What Suicide Prevention Should Really Look Like
With World Suicide Prevention Day on September 10th, there is a ton of content online about reaching out for help if you’re struggling, or reaching out to a friend if you think they are struggling. This is important — it helps highlight resources for people who are in crisis and brings awareness to services that exist to provide immediate intervention for people who need it. But that’s what it is: it’s intervention, not prevention. By that point, it’s too late. When we think of suicide prevention, there are a million things we can consider before it’s at a crisis point. Crisis lines are an emergency intervention that are often way over capacity, leading to high wait times.
We always say help is available to those struggling, but we don’t spend enough time highlighting how those services may not be enough.
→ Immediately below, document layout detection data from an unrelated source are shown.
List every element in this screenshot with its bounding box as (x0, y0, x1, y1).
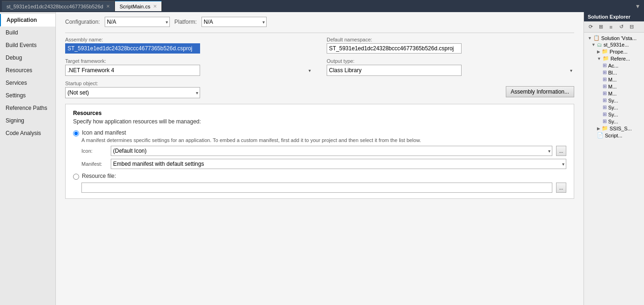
default-namespace-input[interactable] (327, 43, 462, 54)
se-project-node[interactable]: ▼ 🗂 st_5931e... (584, 41, 644, 48)
resource-file-browse-button[interactable]: ... (556, 183, 566, 193)
tab-project-props[interactable]: st_5931e1ed1dc24328bccc4677365b526d ✕ (2, 1, 115, 11)
se-ref-bl-icon: ⊞ (603, 69, 607, 75)
icon-label: Icon: (81, 148, 107, 154)
tab-script-main[interactable]: ScriptMain.cs ✕ (115, 1, 162, 11)
icon-manifest-radio-row: Icon and manifest (73, 129, 566, 136)
se-ref-m3-node[interactable]: ⊞ M... (584, 90, 644, 97)
se-project-expand: ▼ (591, 42, 596, 47)
platform-label: Platform: (174, 19, 197, 25)
se-ref-sy3-node[interactable]: ⊞ Sy... (584, 111, 644, 118)
output-type-select-wrapper: Class Library (327, 65, 574, 76)
se-show-all-button[interactable]: ≡ (606, 23, 616, 31)
se-ref-sy4-node[interactable]: ⊞ Sy... (584, 118, 644, 125)
resources-box-title: Resources (73, 110, 566, 116)
se-ref-m2-label: M... (608, 84, 617, 89)
sidebar-item-build[interactable]: Build (0, 27, 55, 39)
tab-script-main-close[interactable]: ✕ (153, 4, 157, 9)
se-ref-sy4-icon: ⊞ (603, 118, 607, 124)
icon-select-wrapper: (Default Icon) (111, 146, 552, 156)
se-ref-sy1-node[interactable]: ⊞ Sy... (584, 97, 644, 104)
icon-manifest-radio[interactable] (73, 130, 79, 136)
icon-select[interactable]: (Default Icon) (111, 146, 552, 156)
se-solution-expand: ▼ (588, 36, 592, 41)
se-properties-expand: ▶ (597, 49, 600, 54)
se-properties-button[interactable]: ⊞ (596, 23, 605, 31)
tab-bar: st_5931e1ed1dc24328bccc4677365b526d ✕ Sc… (0, 0, 644, 12)
configuration-select[interactable]: N/A (105, 17, 170, 27)
manifest-select[interactable]: Embed manifest with default settings (111, 159, 566, 169)
se-ref-sy2-icon: ⊞ (603, 104, 607, 110)
sidebar-item-application[interactable]: Application (0, 14, 55, 27)
se-collapse-button[interactable]: ⊟ (627, 23, 636, 31)
se-references-node[interactable]: ▼ 📁 Refere... (584, 55, 644, 62)
sidebar-item-services[interactable]: Services (0, 77, 55, 89)
tab-script-main-label: ScriptMain.cs (120, 4, 150, 9)
sidebar-item-settings[interactable]: Settings (0, 89, 55, 102)
se-ssis-node[interactable]: ▶ 📁 SSIS_S... (584, 125, 644, 132)
manifest-label: Manifest: (81, 161, 107, 167)
configuration-select-wrapper: N/A (105, 17, 170, 27)
se-solution-node[interactable]: ▼ 📋 Solution 'Vsta... (584, 34, 644, 41)
manifest-select-wrapper: Embed manifest with default settings (111, 159, 566, 169)
resource-file-input[interactable] (81, 183, 552, 193)
resource-file-radio[interactable] (73, 174, 79, 180)
resource-file-radio-label: Resource file: (82, 173, 116, 179)
se-ref-m3-icon: ⊞ (603, 90, 607, 96)
se-ref-ac-node[interactable]: ⊞ Ac... (584, 62, 644, 69)
sidebar-item-code-analysis[interactable]: Code Analysis (0, 127, 55, 140)
sidebar-item-build-events[interactable]: Build Events (0, 39, 55, 52)
icon-manifest-radio-item: Icon and manifest A manifest determines … (73, 129, 566, 169)
se-ref-bl-label: Bl... (608, 70, 617, 75)
sidebar-item-reference-paths[interactable]: Reference Paths (0, 102, 55, 115)
assembly-info-wrapper: Assembly Information... (214, 86, 574, 98)
resource-file-row: ... (81, 183, 566, 193)
se-references-label: Refere... (610, 56, 630, 61)
sidebar-item-debug[interactable]: Debug (0, 52, 55, 64)
assembly-name-label: Assembly name: (65, 37, 313, 42)
output-type-select[interactable]: Class Library (327, 65, 462, 76)
sidebar-item-resources[interactable]: Resources (0, 64, 55, 77)
solution-explorer-tree: ▼ 📋 Solution 'Vsta... ▼ 🗂 st_5931e... ▶ … (584, 33, 644, 305)
tab-project-props-label: st_5931e1ed1dc24328bccc4677365b526d (7, 4, 103, 9)
assembly-namespace-row: Assembly name: Default namespace: (65, 37, 574, 54)
se-sync-button[interactable]: ⟳ (586, 23, 595, 31)
se-ref-m2-node[interactable]: ⊞ M... (584, 83, 644, 90)
platform-select[interactable]: N/A (201, 17, 267, 27)
startup-object-select[interactable]: (Not set) (65, 87, 200, 98)
assembly-name-input[interactable] (65, 43, 200, 54)
se-refresh-button[interactable]: ↺ (617, 23, 626, 31)
output-type-label: Output type: (327, 58, 574, 64)
se-script-node[interactable]: 📄 Script... (584, 132, 644, 139)
tab-dropdown-arrow[interactable]: ▾ (633, 2, 642, 10)
output-type-group: Output type: Class Library (327, 58, 574, 76)
se-properties-node[interactable]: ▶ 📁 Prope... (584, 48, 644, 55)
se-ref-m3-label: M... (608, 91, 617, 96)
se-project-label: st_5931e... (604, 42, 629, 47)
se-ref-bl-node[interactable]: ⊞ Bl... (584, 69, 644, 76)
se-properties-label: Prope... (610, 49, 628, 54)
tab-project-props-close[interactable]: ✕ (106, 4, 110, 9)
icon-manifest-radio-label: Icon and manifest (82, 129, 126, 136)
target-framework-label: Target framework: (65, 58, 313, 64)
se-ref-m1-label: M... (608, 77, 617, 82)
se-ref-sy2-node[interactable]: ⊞ Sy... (584, 104, 644, 111)
se-ref-ac-label: Ac... (608, 63, 618, 68)
se-ref-m1-node[interactable]: ⊞ M... (584, 76, 644, 83)
main-area: Application Build Build Events Debug Res… (0, 12, 644, 305)
se-ssis-expand: ▶ (597, 126, 600, 131)
startup-object-group: Startup object: (Not set) (65, 81, 200, 98)
platform-select-wrapper: N/A (201, 17, 267, 27)
se-ref-sy3-icon: ⊞ (603, 111, 607, 117)
icon-browse-button[interactable]: ... (556, 146, 566, 156)
se-ref-sy1-label: Sy... (608, 98, 618, 103)
se-solution-label: Solution 'Vsta... (601, 35, 637, 41)
se-ref-sy1-icon: ⊞ (603, 97, 607, 103)
solution-explorer-toolbar: ⟳ ⊞ ≡ ↺ ⊟ (584, 21, 644, 33)
se-ssis-icon: 📁 (602, 125, 608, 131)
assembly-information-button[interactable]: Assembly Information... (506, 86, 574, 97)
resources-box-subtitle: Specify how application resources will b… (73, 118, 566, 125)
target-framework-select[interactable]: .NET Framework 4 (65, 65, 200, 76)
resource-file-radio-row: Resource file: (73, 173, 566, 180)
sidebar-item-signing[interactable]: Signing (0, 115, 55, 127)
Encountering a wait time when in a crisis or when you’re in desperate need of support can be extremely detrimental and further feelings of hopelessness.
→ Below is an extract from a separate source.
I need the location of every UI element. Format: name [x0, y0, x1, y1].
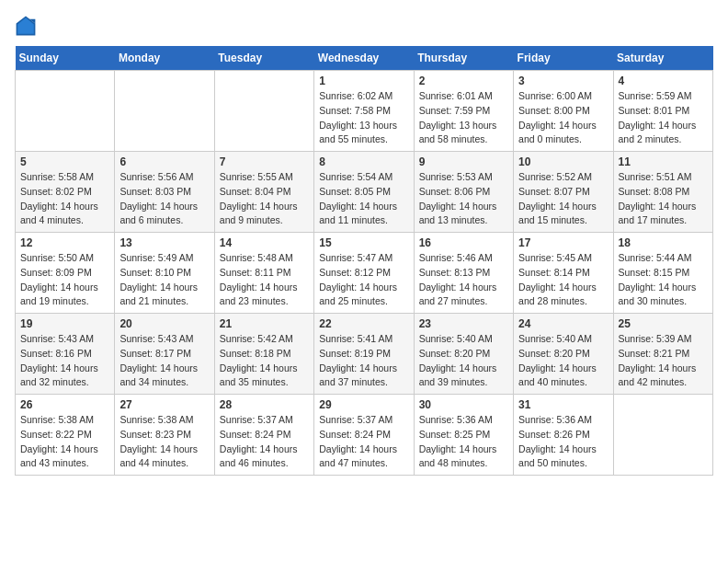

The second consideration is that even if you make it through the wait time, a crisis line cannot provide ongoing, consistent support for people dealing with suicidal ideation. Unfortunately, there is a misconception that suicidal ideation is a one-time thing, and as soon as that crisis is averted, everything is OK. But suicidal ideation can be chronic, and it can’t be resolved with one crisis chat. I’m not saying crisis lines are bad — they are vital tools for saving lives and deserve as much funding as possible, but to think of them as the only answer for suicide prevention overburdens them unfairly.
So let’s start with the absolute basics of suicide prevention. Suicide prevention looks a lot like trying to fulfill the most basic levels of Maslow’s hierarchy of needs. Adequate housing, a secure enough basic income, access to food, water and other basic necessities are all absolutely necessary parts of suicide prevention. These are parts of the lowest levels of Maslow’s hierarchy: physiological and safety needs. Why don’t we think of these as suicide prevention though? Why don’t we make the obvious connection that having your basic needs met can make you feel more secure or safe and less suicidal? What about access to a stable job that is accommodating and understanding of mental health needs?
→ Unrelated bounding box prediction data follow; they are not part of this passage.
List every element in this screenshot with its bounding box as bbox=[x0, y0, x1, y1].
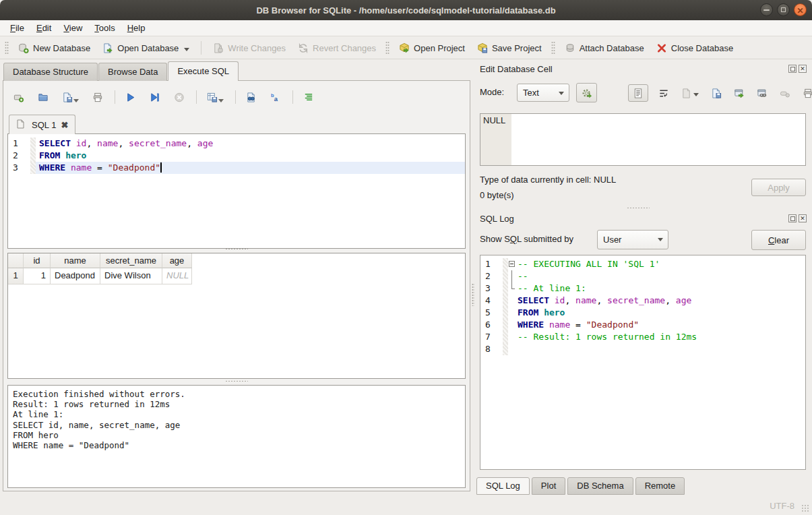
apply-button-label: Apply bbox=[768, 183, 790, 193]
tab-database-structure[interactable]: Database Structure bbox=[3, 63, 98, 81]
toolbar-separator bbox=[115, 90, 115, 104]
column-header-name[interactable]: name bbox=[51, 253, 100, 268]
mode-select[interactable]: Text bbox=[517, 84, 569, 102]
toolbar-drag-handle[interactable] bbox=[551, 41, 555, 55]
tab-execute-sql[interactable]: Execute SQL bbox=[168, 61, 239, 81]
splitter-handle[interactable] bbox=[225, 380, 248, 383]
print-button[interactable] bbox=[90, 90, 105, 104]
tab-sql-1[interactable]: SQL 1 ✖ bbox=[9, 115, 75, 134]
gear-apply-button[interactable] bbox=[576, 83, 597, 102]
gutter-margin bbox=[503, 307, 508, 319]
attach-database-icon bbox=[565, 42, 575, 53]
table-cell[interactable]: 1 bbox=[24, 268, 51, 284]
close-panel-icon[interactable]: ✕ bbox=[799, 214, 807, 222]
sql-editor[interactable]: 1SELECT id, name, secret_name, age2FROM … bbox=[7, 133, 466, 249]
new-database-icon bbox=[18, 42, 29, 53]
log-line: 1-- EXECUTING ALL IN 'SQL 1' bbox=[480, 258, 805, 270]
menu-view[interactable]: View bbox=[57, 21, 88, 35]
float-panel-icon[interactable] bbox=[788, 214, 797, 222]
close-database-button[interactable]: Close Database bbox=[650, 40, 740, 56]
set-null-button[interactable] bbox=[778, 86, 792, 100]
menu-mnemonic: V bbox=[63, 23, 69, 33]
tab-browse-data[interactable]: Browse Data bbox=[98, 63, 167, 81]
minimize-icon[interactable] bbox=[760, 3, 773, 16]
tab-remote[interactable]: Remote bbox=[635, 477, 685, 495]
write-changes-label: Write Changes bbox=[228, 43, 286, 53]
print-cell-button[interactable] bbox=[801, 86, 812, 100]
sql-log-view[interactable]: 1-- EXECUTING ALL IN 'SQL 1'2--3-- At li… bbox=[480, 255, 806, 470]
save-data-button[interactable] bbox=[709, 86, 724, 100]
revert-changes-icon bbox=[298, 42, 309, 53]
results-table[interactable]: idnamesecret_nameage11DeadpondDive Wilso… bbox=[7, 253, 466, 379]
save-sql-file-button[interactable] bbox=[60, 90, 81, 104]
column-header-id[interactable]: id bbox=[24, 253, 51, 268]
code-token: , bbox=[565, 295, 575, 305]
chevron-down-icon bbox=[559, 92, 564, 95]
submitted-by-select[interactable]: User bbox=[597, 230, 668, 249]
find-button[interactable] bbox=[244, 90, 259, 104]
execute-all-button[interactable] bbox=[123, 90, 138, 104]
menu-file[interactable]: File bbox=[4, 21, 30, 35]
new-database-button[interactable]: New Database bbox=[12, 40, 96, 56]
open-project-button[interactable]: Open Project bbox=[393, 40, 471, 56]
copy-link-button[interactable] bbox=[755, 86, 770, 100]
splitter-handle[interactable] bbox=[627, 207, 650, 210]
export-results-button[interactable] bbox=[205, 90, 226, 104]
splitter-handle[interactable] bbox=[472, 283, 474, 306]
resize-grip-icon[interactable] bbox=[801, 504, 809, 512]
menu-tools[interactable]: Tools bbox=[88, 21, 121, 35]
menu-help[interactable]: Help bbox=[121, 21, 152, 35]
attach-database-button[interactable]: Attach Database bbox=[559, 40, 650, 56]
table-cell[interactable]: Deadpond bbox=[51, 268, 100, 284]
stop-button[interactable] bbox=[172, 90, 187, 104]
execute-line-button[interactable] bbox=[148, 90, 162, 104]
open-sql-file-button[interactable] bbox=[36, 90, 51, 104]
open-database-button[interactable]: Open Database bbox=[96, 40, 195, 56]
fold-marker-icon bbox=[508, 270, 517, 282]
cell-editor-text-area[interactable] bbox=[511, 114, 805, 165]
sql-document-icon bbox=[16, 119, 27, 130]
close-tab-icon[interactable]: ✖ bbox=[61, 120, 68, 130]
text-mode-button[interactable] bbox=[628, 84, 648, 102]
column-header-secret-name[interactable]: secret_name bbox=[100, 253, 162, 268]
editor-line: 2FROM hero bbox=[8, 150, 465, 162]
write-changes-button[interactable]: Write Changes bbox=[207, 40, 292, 56]
new-sql-tab-button[interactable] bbox=[11, 90, 26, 104]
toolbar-drag-handle[interactable] bbox=[385, 41, 389, 55]
clear-button[interactable]: Clear bbox=[751, 230, 806, 250]
code-token bbox=[65, 162, 71, 173]
float-panel-icon[interactable] bbox=[788, 65, 797, 73]
cell-editor[interactable]: NULL bbox=[480, 113, 806, 166]
line-number: 1 bbox=[8, 138, 30, 150]
menu-edit[interactable]: Edit bbox=[30, 21, 57, 35]
autocomplete-button[interactable]: ba bbox=[268, 90, 283, 104]
title-bar[interactable]: DB Browser for SQLite - /home/user/code/… bbox=[0, 0, 812, 20]
apply-button[interactable]: Apply bbox=[751, 179, 806, 196]
close-panel-icon[interactable]: ✕ bbox=[799, 65, 807, 73]
toolbar-drag-handle[interactable] bbox=[5, 41, 9, 55]
code-text: -- EXECUTING ALL IN 'SQL 1' bbox=[517, 258, 805, 270]
open-external-button[interactable] bbox=[732, 86, 747, 100]
import-data-button[interactable] bbox=[679, 86, 701, 100]
close-icon[interactable]: ✕ bbox=[794, 3, 807, 16]
tab-plot[interactable]: Plot bbox=[532, 477, 565, 495]
tab-db-schema[interactable]: DB Schema bbox=[567, 477, 633, 495]
column-header-age[interactable]: age bbox=[162, 253, 192, 268]
format-sql-button[interactable] bbox=[301, 90, 316, 104]
revert-changes-button[interactable]: Revert Changes bbox=[292, 40, 382, 56]
maximize-icon[interactable] bbox=[777, 3, 790, 16]
word-wrap-button[interactable] bbox=[656, 86, 671, 100]
row-header[interactable]: 1 bbox=[8, 268, 24, 284]
tab-sql-log[interactable]: SQL Log bbox=[476, 477, 530, 495]
save-project-button[interactable]: Save Project bbox=[471, 40, 548, 56]
execute-sql-panel: ba SQL 1 ✖ 1SELECT id, name, secret_name… bbox=[3, 80, 470, 491]
table-cell[interactable]: NULL bbox=[162, 268, 192, 284]
log-line: 2-- bbox=[480, 270, 805, 282]
encoding-indicator: UTF-8 bbox=[770, 501, 794, 511]
submitted-by-value: User bbox=[603, 235, 621, 245]
splitter-handle[interactable] bbox=[225, 248, 248, 251]
close-database-icon bbox=[656, 42, 667, 53]
table-cell[interactable]: Dive Wilson bbox=[100, 268, 162, 284]
set-null-icon bbox=[780, 88, 790, 98]
code-token: SELECT bbox=[39, 138, 71, 148]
Now say we get beyond fulfilling those basic needs, but a person is still dealing with suicidal ideation (which is completely normal and possible — many people can still struggle with suicidal ideation or mental illness and have all of their most basic needs met). What about the next level of Maslow’s hierarchy of Love and Belonging?
There are numerous studies that indicate minority stress, being higher baseline levels of stress due to being part of a minority, can lead to more negative health outcomes. There are reasons why trans folks, Black people and Indigenous people have some of the highest rates of suicidal ideation and suicide attempts. It’s because our society excludes certain groups and doesn’t make them feel like they belong. We can’t talk about suicide prevention without talking about how more marginalized groups are at more significant disadvantages and are at a much higher risk of suicide. Anti-racism, anti-oppression, acceptance of the LGBTQ+ community and conversations around intersectionality have to be included in discussions of suicide prevention.
Furthermore, we often don’t make it safe for people who deal with thoughts of suicide to talk to their friends and loved ones about it. We make it so easy to talk about a broken arm or a flu we’re dealing with, yet it’s much harder to get support when our mind isn’t feeling OK vs. our body. This further alienates people dealing with suicidal ideation, breeds shame and loneliness, and increases feelings of not belonging or being loved.
And even if we address all those needs: physiological, safety, belonging etc, we still need to address the issue of access to help. When we say help is available to those struggling, we don’t think enough about if that help is truly accessible.
Some people may need medication like anti-depressants, but without a good insurance plan, that can cost a lot of money and cause financial strain. For many people, ongoing therapy is a critical part of dealing with suicidal ideation, but can cost more than $200 a session. Free programs often have long waiting lists, and you can’t just put your suicidal ideation on the back burner until a spot opens up. If you’re lucky enough to get a spot in a free program, it’s often group-based and not individualized, and support only lasts a certain number of weeks. If you’re still struggling beyond the end of the program, you have to find additional supports. People trying to get help often run into roadblock after roadblock trying to navigate complex, overburdened, underfunded and expensive mental health systems. Creating accessible systems with the type of support people need when they need it is a vital part of suicide prevention.
Suicide prevention is so much more than a number to call when a person is already in such a state they need a crisis intervention, and it’s time we start looking at suicide prevention along a significant timeline vs. a single moment in time. If we focus on ensuring people have access to proper help and their basic needs met, with the customized support they need, we may have a better chance of handling the suicide epidemic we are currently facing. Suicide prevention must evolve to be more holistic and all encompassing so we can prevent folks from getting to a point where suicide is even an option on the table.